- **EXTRACTED RECORDS**:
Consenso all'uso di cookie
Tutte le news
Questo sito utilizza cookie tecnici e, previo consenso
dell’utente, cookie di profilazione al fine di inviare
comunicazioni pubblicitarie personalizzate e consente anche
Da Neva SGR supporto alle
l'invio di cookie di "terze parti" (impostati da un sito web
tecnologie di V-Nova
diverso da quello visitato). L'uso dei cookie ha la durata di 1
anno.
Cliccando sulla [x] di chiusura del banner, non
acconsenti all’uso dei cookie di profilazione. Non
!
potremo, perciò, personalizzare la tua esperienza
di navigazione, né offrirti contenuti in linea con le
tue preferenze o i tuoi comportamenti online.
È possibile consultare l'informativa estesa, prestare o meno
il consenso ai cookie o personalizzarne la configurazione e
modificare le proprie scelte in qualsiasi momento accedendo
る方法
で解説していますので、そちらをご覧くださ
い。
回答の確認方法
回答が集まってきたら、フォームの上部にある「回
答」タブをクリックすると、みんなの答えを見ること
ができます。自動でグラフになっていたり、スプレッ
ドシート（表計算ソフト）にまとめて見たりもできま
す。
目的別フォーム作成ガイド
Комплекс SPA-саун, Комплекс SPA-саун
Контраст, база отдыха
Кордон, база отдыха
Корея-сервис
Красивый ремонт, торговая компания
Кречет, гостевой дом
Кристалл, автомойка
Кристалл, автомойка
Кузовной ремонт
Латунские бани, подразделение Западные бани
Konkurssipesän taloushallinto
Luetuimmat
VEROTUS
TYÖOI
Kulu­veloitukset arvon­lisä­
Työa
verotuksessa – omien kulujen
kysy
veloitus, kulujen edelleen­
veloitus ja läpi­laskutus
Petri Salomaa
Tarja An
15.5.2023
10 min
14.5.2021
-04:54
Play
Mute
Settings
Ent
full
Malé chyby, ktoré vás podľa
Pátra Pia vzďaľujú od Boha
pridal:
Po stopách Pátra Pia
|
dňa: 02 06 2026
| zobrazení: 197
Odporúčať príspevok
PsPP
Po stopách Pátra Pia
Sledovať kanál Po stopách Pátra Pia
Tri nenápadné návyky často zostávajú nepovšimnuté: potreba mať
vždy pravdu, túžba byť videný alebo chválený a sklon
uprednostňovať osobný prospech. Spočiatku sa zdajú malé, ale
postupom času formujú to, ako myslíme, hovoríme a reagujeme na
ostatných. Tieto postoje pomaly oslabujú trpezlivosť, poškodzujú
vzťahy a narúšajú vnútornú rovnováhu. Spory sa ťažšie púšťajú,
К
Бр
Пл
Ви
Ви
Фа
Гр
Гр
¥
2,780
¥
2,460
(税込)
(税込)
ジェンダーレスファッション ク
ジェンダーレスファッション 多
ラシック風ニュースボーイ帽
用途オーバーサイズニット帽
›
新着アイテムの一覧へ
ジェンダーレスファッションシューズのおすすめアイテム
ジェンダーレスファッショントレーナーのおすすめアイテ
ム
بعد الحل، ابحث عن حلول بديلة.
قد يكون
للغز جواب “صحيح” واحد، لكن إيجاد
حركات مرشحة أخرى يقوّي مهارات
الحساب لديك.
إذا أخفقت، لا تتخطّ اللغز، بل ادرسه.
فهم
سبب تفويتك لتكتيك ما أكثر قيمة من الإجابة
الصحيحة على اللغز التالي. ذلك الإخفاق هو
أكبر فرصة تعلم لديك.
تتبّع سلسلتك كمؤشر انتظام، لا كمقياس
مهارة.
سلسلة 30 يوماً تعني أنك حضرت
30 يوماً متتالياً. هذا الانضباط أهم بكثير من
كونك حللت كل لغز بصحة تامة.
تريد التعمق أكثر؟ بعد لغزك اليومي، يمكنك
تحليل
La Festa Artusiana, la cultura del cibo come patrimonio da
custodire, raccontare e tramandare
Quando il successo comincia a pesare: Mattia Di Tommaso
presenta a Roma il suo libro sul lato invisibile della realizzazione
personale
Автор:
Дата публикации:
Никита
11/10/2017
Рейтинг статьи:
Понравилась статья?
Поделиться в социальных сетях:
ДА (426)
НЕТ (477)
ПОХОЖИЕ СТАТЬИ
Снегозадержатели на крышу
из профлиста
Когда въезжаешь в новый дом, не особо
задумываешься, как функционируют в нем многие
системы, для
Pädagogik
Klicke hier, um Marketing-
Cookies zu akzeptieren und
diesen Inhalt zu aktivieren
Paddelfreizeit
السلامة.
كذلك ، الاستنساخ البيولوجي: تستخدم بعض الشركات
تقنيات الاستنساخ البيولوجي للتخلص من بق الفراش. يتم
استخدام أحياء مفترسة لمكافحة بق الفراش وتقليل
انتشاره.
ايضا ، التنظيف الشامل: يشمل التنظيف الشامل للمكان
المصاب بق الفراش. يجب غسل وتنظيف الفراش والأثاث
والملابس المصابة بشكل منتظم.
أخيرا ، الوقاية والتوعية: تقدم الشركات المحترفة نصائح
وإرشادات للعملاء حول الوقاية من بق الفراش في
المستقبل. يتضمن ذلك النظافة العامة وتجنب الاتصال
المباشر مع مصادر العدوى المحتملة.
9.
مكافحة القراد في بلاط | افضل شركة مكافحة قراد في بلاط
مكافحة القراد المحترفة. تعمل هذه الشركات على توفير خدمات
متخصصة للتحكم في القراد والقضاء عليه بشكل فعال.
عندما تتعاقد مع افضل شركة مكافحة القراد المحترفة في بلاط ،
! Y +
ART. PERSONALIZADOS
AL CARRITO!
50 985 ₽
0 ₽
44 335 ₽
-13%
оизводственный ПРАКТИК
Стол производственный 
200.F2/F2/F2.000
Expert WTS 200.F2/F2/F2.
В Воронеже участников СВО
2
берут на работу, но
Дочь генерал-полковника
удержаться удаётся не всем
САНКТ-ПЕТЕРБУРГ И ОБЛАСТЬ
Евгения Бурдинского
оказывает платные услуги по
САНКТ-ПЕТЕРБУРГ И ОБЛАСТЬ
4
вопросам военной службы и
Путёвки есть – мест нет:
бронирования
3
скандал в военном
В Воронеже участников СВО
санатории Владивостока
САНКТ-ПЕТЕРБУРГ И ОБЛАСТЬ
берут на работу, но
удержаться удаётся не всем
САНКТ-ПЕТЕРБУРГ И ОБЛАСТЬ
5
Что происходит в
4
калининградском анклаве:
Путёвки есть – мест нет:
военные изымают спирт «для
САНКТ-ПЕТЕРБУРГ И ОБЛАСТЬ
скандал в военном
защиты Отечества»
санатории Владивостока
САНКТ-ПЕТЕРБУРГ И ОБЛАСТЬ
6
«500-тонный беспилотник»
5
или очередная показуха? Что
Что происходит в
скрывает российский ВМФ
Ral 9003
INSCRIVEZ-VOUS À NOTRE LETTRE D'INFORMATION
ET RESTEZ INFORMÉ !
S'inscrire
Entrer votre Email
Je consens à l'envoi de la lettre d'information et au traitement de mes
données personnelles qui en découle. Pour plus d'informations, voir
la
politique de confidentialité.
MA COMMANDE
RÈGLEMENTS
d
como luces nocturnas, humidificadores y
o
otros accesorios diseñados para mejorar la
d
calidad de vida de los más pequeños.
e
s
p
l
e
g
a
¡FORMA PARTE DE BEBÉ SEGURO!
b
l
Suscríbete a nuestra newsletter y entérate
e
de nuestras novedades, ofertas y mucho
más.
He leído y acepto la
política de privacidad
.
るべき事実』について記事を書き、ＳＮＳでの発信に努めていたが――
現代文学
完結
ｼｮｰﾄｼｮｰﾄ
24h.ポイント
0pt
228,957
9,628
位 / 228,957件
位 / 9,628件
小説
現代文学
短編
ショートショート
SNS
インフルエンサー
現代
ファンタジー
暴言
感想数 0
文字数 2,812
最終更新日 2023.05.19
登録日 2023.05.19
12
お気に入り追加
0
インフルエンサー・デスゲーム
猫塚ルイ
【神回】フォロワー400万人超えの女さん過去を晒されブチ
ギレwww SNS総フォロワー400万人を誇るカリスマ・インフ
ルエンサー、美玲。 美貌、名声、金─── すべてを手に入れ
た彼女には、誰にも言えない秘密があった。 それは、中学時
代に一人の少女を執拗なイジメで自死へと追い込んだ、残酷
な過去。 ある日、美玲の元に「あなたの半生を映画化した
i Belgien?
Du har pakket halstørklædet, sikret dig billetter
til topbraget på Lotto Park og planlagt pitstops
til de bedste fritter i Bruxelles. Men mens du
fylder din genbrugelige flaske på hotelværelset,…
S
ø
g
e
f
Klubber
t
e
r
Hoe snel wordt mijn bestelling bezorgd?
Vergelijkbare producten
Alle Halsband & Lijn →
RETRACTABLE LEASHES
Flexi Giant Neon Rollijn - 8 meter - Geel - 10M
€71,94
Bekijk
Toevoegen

- **EXERCISE**:
Copy each line from the records above that includes the string "veloitus".

- **COMPLETED TASK**:
veloitus, kulujen edelleen­
veloitus ja läpi­laskutus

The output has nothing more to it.